Wednesday, October 26, 2011

U.S. Ag Secretary Vilsack calls for innovation in food supply

"There is a need for greater diversification of the American food supply and US diets need to change, Agriculture Secretary Tom Vilsack said in his keynote speech at the launch of the Barilla Center for Food & Nutrition (BCFN) in the United States."

Concerning the upcoming 2012 Farm Bill, Vilsack said that money would move policy.  He hopes that agricultural research is not the place where budget cuts will be made.

Friday, August 26, 2011

Half of U.S. adults will be obese by 2010

"A team of international public health experts argued [in a recent report in the British medical journal the Lancet] that the global obesity crisis will continue to grow worse and add substantial burdens to health-care systems and economies unless governments, international agencies and other major institutions take action to monitor, prevent and control the problem.

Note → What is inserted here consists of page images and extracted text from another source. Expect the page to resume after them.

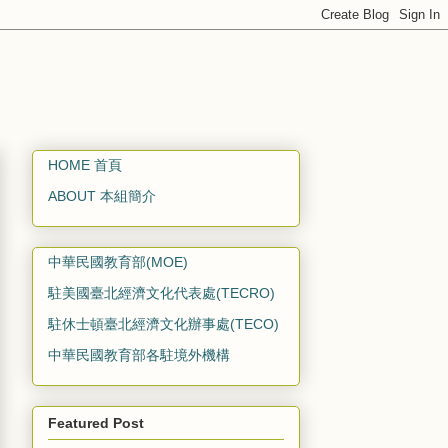
HOME 首頁
ABOUT 本組簡介
中華民國教育部(MOE)
駐美國臺北經濟文化代表處(TECRO)
駐休士頓臺北經濟文化辦事處(TECO)
中華民國教育部各駐境外機構
Featured Post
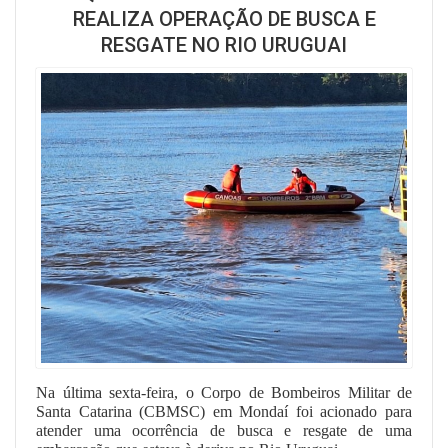
REALIZA OPERAÇÃO DE BUSCA E
RESGATE NO RIO URUGUAI
Na última sexta-feira, o Corpo de Bombeiros Militar de
Santa Catarina (CBMSC) em Mondaí foi acionado para
atender uma ocorrência de busca e resgate de uma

"Changes over the past century in the way food is made and marketed have contributed to the creation of an 'obesogenic' environment in which personal willpower and efforts to maintain a healthful weight are largely impossible, the report noted."

Thursday, August 04, 2011

Scientists find new superbug strain of salmonella

"Scientists have identified an emerging 'superbug' strain of salmonella that is highly resistant to the antibiotic Ciprofloxacin, or Cipro, often used for severe salmonella infections, and say they fear it may spread around the world."

The earliest infections were recorded in Egypt between 2002 and 2005, but now people are being infected in Europe and the United States through contaminated imported poultry and secondary infections.  Read more. . .

Get juiced with summer mocktails

"Eating fruits and vegetables is good-for-you nutritious. But did you know drinking them can be fun and delicious? To judge by restaurant menus, more and more people are imbibing fruit- or veggie-based nonalcoholic drinks, whether they're dining out or eating in."  Read more. . .

Some up-and-coming chefs are skipping culinary school

"The cautionary tale of a would-be chef goes like this: A starry-eyed youth dreams of helming a restaurant kitchen and enrolls in a $60,000 culinary program but upon graduation still qualifies only for a job as a $10.50-an-hour line cook and struggles to work off crippling school loans that, with interest, can balloon to nearly $100,000. Dream crushed."  Read more. . .

Thursday, July 07, 2011

Culinary tourism: a reflection of the destination's culture

"Culinary tourism doesn't just mean travelling to sample food at high-end restaurants; it's about enjoying the food that represents a region. 'Food reflects the destination's culture,' according to Dr. Steve Smith, a professor at the University of Waterloo who specializes in tourism with a particular love and interest in culinary travel."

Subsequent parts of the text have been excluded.